Dans la voix de Aristote — une réflexion générée par IA
Lorsque je dis cela, je souligne que la démocratie, dans sa forme la plus pure, donne le pouvoir à la majorité, souvent composée de ceux qui n’ont pas de fortune. Ce n’est pas une critique, mais une observation : le gouvernement par les plus nombreux, même modestes, définit cette constitution. Cela montre aussi que la vertu et la sagesse ne sont pas l’apanage des riches, mais doivent être cultivées par tous. La justice, alors, dépend de l’éducation et de la modération collective.
Que signifie cette citation ?
L’idée que la démocratie se définit par le pouvoir des plus démunis plutôt que des propriétaires révèle une critique acerbe des régimes où l’incompétence ou l’intérêt particulier l’emportent sur le bien commun. Aristote ne rejette pas la démocratie en tant que telle, mais il en souligne les risques : lorsqu’elle se réduit à la domination des pauvres, elle dégénère en ochlocratie, c’est-à-dire en gouvernement de la foule, où les décisions sont dictées par l’émotion ou la nécessité immédiate plutôt que par la sagesse.
Cette formule s’inscrit dans la réflexion politique d’Aristote, développée notamment dans La Politique, où il analyse les différentes formes de gouvernement et leurs perversions. Au IVe siècle avant notre ère, dans une Grèce marquée par les tensions entre cités et les conflits sociaux, il observe que la démocratie, si elle n’est pas tempérée par des institutions équilibrées, peut basculer dans l’excès. Pour lui, la vertu politique repose sur une classe moyenne stable, capable de concilier les intérêts divergents. L’Éthique à Nicomaque, bien que centrée sur la morale individuelle, éclaire cette préoccupation : la justice et la modération doivent guider l’action collective.
Aujourd’hui, cette mise en garde résonne avec les débats sur la représentation et la compétence en politique. Elle invite à interroger non pas la légitimité du suffrage universel, mais les mécanismes qui permettent à des dirigeants de servir l’intérêt général plutôt que des clientèles. Dans un monde où les inégalités économiques creusent les fractures sociales, la question n’est plus tant de savoir qui gouverne que de s’assurer que ceux qui le font agissent avec prudence et impartialité. Aristote nous rappelle que la démocratie n’est pas un aboutissement, mais un équilibre fragile à préserver.

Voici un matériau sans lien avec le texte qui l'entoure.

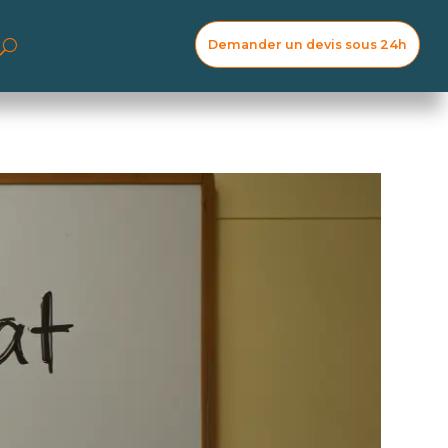
Demander un devis sous 24h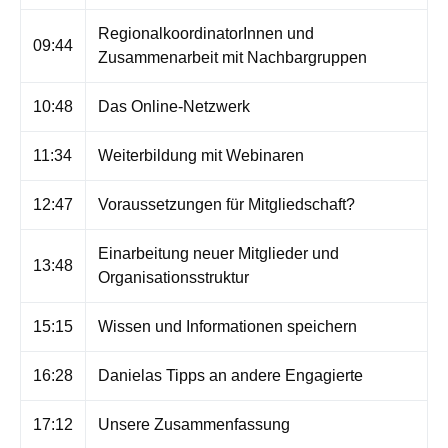
RegionalkoordinatorInnen und
09:44
Zusammenarbeit mit Nachbargruppen
10:48
Das Online-Netzwerk
11:34
Weiterbildung mit Webinaren
12:47
Voraussetzungen für Mitgliedschaft?
Einarbeitung neuer Mitglieder und
13:48
Organisationsstruktur
15:15
Wissen und Informationen speichern
16:28
Danielas Tipps an andere Engagierte
17:12
Unsere Zusammenfassung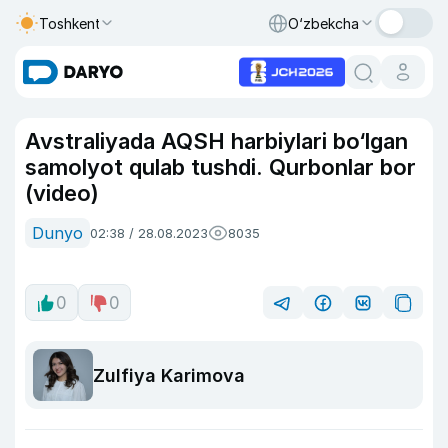
Toshkent
O‘zbekcha
Avstraliyada AQSH harbiylari bo‘lgan
samolyot qulab tushdi. Qurbonlar bor
(video)
Dunyo
02:38 / 28.08.2023
8035
0
0
Zulfiya Karimova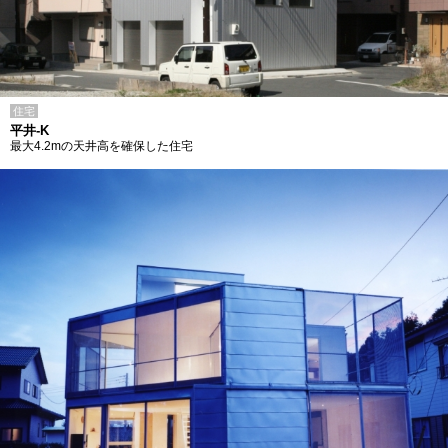
住宅
平井-K
最大4.2mの天井高を確保した住宅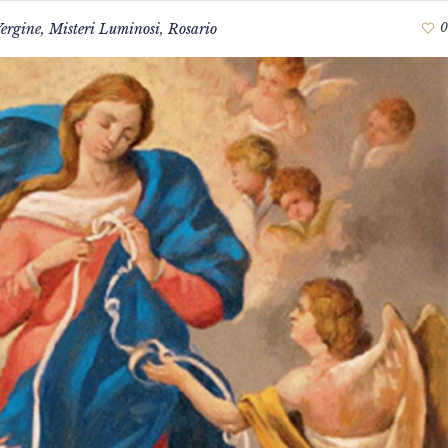
ergine
,
Misteri Luminosi
,
Rosario
0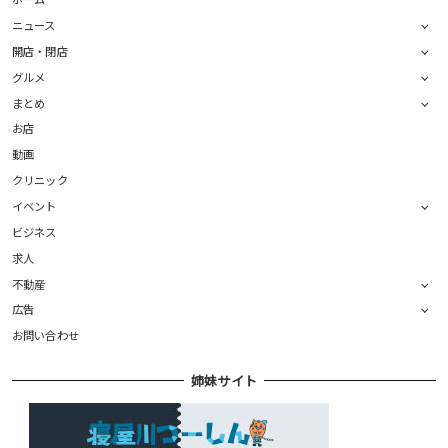
ニュース
開店・閉店
グルメ
まとめ
お店
動画
クリニック
イベント
ビジネス
求人
不動産
広告
お問い合わせ
姉妹サイト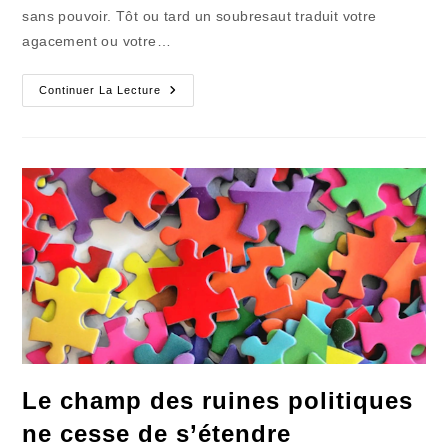
sans pouvoir. Tôt ou tard un soubresaut traduit votre
agacement ou votre…
Le
Continuer La Lecture
Coup
De
Billard
À
Trois
Bandes
Le champ des ruines politiques
ne cesse de s’étendre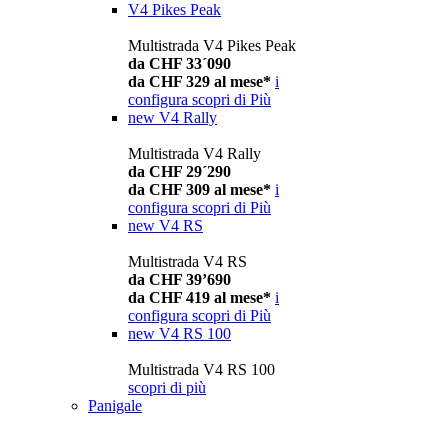
V4 Pikes Peak
Multistrada V4 Pikes Peak
da CHF 33´090
da CHF 329 al mese*
i
configura
scopri di Più
new
V4 Rally
Multistrada V4 Rally
da CHF 29´290
da CHF 309 al mese*
i
configura
scopri di Più
new
V4 RS
Multistrada V4 RS
da CHF 39’690
da CHF 419 al mese*
i
configura
scopri di Più
new
V4 RS 100
Multistrada V4 RS 100
scopri di più
Panigale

Plus de citations de Aristote
- “Sans amis, personne ne choisirait de vivre, même s'il avait tous les autres biens.”
- “Nous sommes ce que nous faisons de façon répétée. L'excellence n'est donc pas un acte, mais une habitude.”
- “Ceux qui éduquent bien les enfants doivent être plus honorés que ceux qui les produisent; car ces derniers ne leur ont donné que la vie, les premiers l'art de bien vivre.”